Like Bourne, you never stop learning. You might be a seasoned veteran wanting to master new programming languages, or a developer with a few digital skills, looking to take your career to the next level. Whatever your aspirations, you can enhance your coding skills through an accredited course which will improve your employability.
How to learn to write code like a boss
Discover your Bourne Identity for code learning
The great thing about starting out in the big, wide world of coding is discovering your true identity for code learning. What kind of coder do you want to be? The good news is there are now hundreds of coding schemes across the UK – enabling you to up-skill and gain accreditation such as a Professional Development Award in Software Development.

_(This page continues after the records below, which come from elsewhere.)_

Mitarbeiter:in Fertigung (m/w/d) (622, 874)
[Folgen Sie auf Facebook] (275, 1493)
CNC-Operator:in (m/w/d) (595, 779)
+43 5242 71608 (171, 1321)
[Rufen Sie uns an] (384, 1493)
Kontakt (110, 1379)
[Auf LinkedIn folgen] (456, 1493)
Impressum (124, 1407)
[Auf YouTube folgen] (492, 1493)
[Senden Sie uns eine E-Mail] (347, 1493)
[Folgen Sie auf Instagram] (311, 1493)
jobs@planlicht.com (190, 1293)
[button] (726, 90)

From trainee web developer to confident coder
Developers can earn an average of £40,000 for permanent jobs and £425 per day on contract (dice.com). It’s a salary worth hunting down, eh? And it certainly pays off to invest in your coding skills. After all, Bourne didn’t become a skilled professional overnight. Trainee web developers can transform their basic skills from Johnny English standard to a fantastic agent in a matter of weeks.
Enrol on a coding course to boost your skills
You don’t need to have your physical and mental abilities boosted through ‘chems’ to stand out from the crowd. The simple approach is to enrol on a coding course so you can offer so much more to employers. After all, there is expected to be a massive demand for skilled coders in the UK over the next few years. In Scotland alone, there could be as much as 70,000 new IT jobs created within the digital tech sector by 2020 (ScotlandIS). This has already grown by a healthy 43% between 2010 and 2015.
So, will 2016 be your Coding Year to remember?